## Listed records

+ + + +

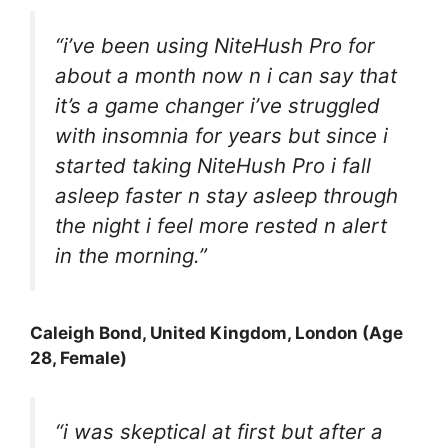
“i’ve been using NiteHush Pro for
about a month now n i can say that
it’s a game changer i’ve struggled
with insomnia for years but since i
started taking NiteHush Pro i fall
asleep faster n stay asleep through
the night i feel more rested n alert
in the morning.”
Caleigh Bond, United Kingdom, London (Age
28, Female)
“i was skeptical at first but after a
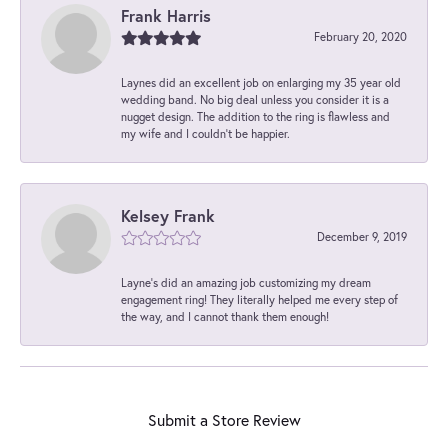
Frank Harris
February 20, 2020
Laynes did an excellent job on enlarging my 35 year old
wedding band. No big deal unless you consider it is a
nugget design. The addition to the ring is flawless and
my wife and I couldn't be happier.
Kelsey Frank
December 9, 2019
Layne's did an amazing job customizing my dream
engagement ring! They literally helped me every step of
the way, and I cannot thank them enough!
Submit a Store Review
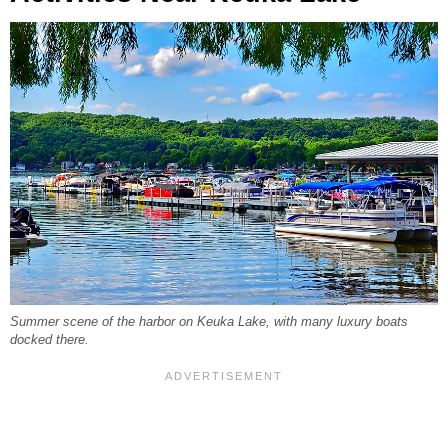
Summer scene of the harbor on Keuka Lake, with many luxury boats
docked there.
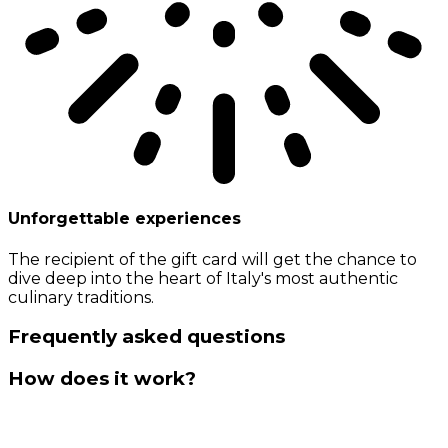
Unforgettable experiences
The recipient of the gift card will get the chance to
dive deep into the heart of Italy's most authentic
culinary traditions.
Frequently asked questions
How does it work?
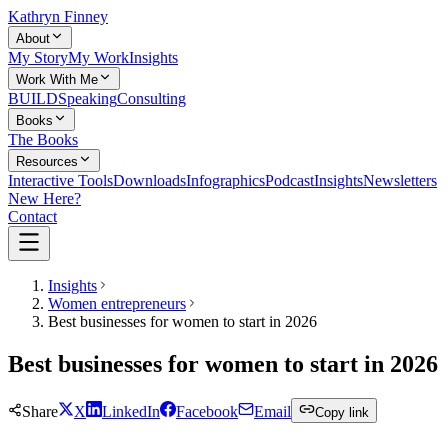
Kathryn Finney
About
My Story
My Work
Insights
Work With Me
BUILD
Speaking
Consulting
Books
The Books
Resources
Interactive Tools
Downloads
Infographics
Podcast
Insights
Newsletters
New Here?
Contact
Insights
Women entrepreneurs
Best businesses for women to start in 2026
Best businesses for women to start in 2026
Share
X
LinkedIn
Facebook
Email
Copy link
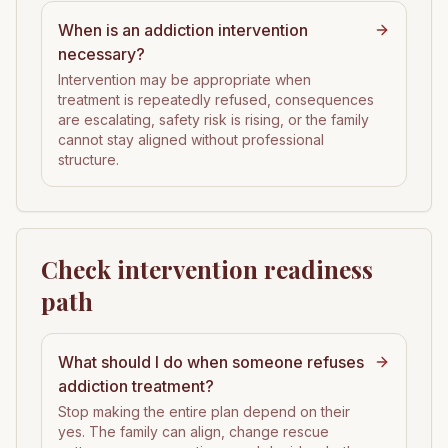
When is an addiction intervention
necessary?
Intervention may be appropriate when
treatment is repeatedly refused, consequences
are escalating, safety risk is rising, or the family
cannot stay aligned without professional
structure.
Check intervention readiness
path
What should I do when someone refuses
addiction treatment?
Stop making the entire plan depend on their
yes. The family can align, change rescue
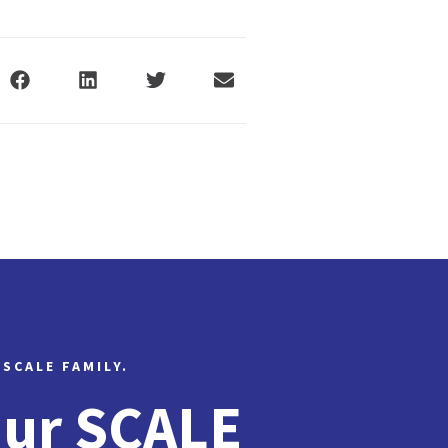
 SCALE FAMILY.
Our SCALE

+ + + +

## Exercise objective
The answer is the records above, repeated exactly, with no picture in it.

## Solution below
“i’ve been using NiteHush Pro for
about a month now n i can say that
it’s a game changer i’ve struggled
with insomnia for years but since i
started taking NiteHush Pro i fall
asleep faster n stay asleep through
the night i feel more rested n alert
in the morning.”
Caleigh Bond, United Kingdom, London (Age
28, Female)
“i was skeptical at first but after a
Frank Harris
February 20, 2020
Laynes did an excellent job on enlarging my 35 year old
wedding band. No big deal unless you consider it is a
nugget design. The addition to the ring is flawless and
my wife and I couldn't be happier.
Kelsey Frank
December 9, 2019
Layne's did an amazing job customizing my dream
engagement ring! They literally helped me every step of
the way, and I cannot thank them enough!
Submit a Store Review
Summer scene of the harbor on Keuka Lake, with many luxury boats
docked there.
Unforgettable experiences
The recipient of the gift card will get the chance to
dive deep into the heart of Italy's most authentic
culinary traditions.
Frequently asked questions
How does it work?
Kathryn Finney
About
My Story
My Work
Insights
Work With Me
BUILD
Speaking
Consulting
Books
The Books
Resources
Interactive Tools
Downloads
Infographics
Podcast
Insights
Newsletters
New Here?
Contact
Insights
Women entrepreneurs
Best businesses for women to start in 2026
Best businesses for women to start in 2026
Share
X
LinkedIn
Facebook
Email
Copy link
When is an addiction intervention
necessary?
Intervention may be appropriate when
treatment is repeatedly refused, consequences
are escalating, safety risk is rising, or the family
cannot stay aligned without professional
structure.
Check intervention readiness
path
What should I do when someone refuses
addiction treatment?
Stop making the entire plan depend on their
yes. The family can align, change rescue
 SCALE FAMILY.
Our SCALE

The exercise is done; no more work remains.